# Help with 3.5 yr. old wanting to touch, squeeze my breast



## Shami (Oct 9, 2007)

She weaned just before her 3rd birthday, but she still wants to sqeeze and touch my breast. It's a little embarassing in public. She does this mostly when she is tired. She does this every day. So far, I've been removing her hands and telling her please do not touch my nurses (her word for them). Some times she will try to kiss them. I have also tried to explain that my nurses are for babies who are nursing to get milk. Now there is no milk in there and I do not want you to touch them. I hate to be harsh about it, but geez!
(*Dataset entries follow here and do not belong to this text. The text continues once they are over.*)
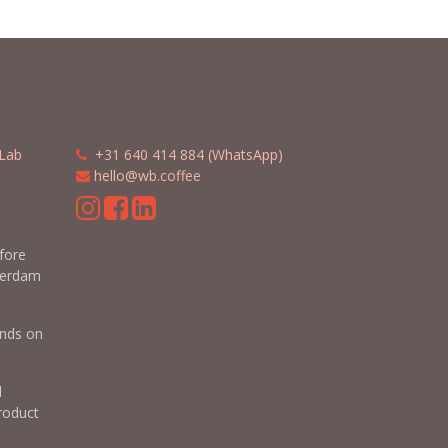
Lab
​​
+31 640 414 884 (WhatsApp)
​
hello@wb.coffee
m
efore
terdam
nds on
d
roduct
How would you phrase it and would you do anything more than remove her hand and explain not to touch them? I thought she would grow out of it, but it's been over 6 months now. Any advice is appreciated.


----------



## Shami (Oct 9, 2007)

A further thought:

what i feel bad about is the fact that my breasts were a source of comfort and nourishment and bonding for her whole little life. I don't know how to enforce this boundary without being harsh about it. Once I tried to explain it like this: My nurses are now like private parts and you don't touch my private parts. This doesn't sound 'right' either to me. I just don't know how to explain it to her.


----------



## NiteNicole (May 19, 2003)

I would stop using her word for nursing and start using the word "breasts" for one thing. After that, I would just remove her hands and her if necessary and tell her that we don't touch people who don't want to be touched, then redirect her to something else. Does she have a lovvie of some kind?


----------



## mamazee (Jan 5, 2003)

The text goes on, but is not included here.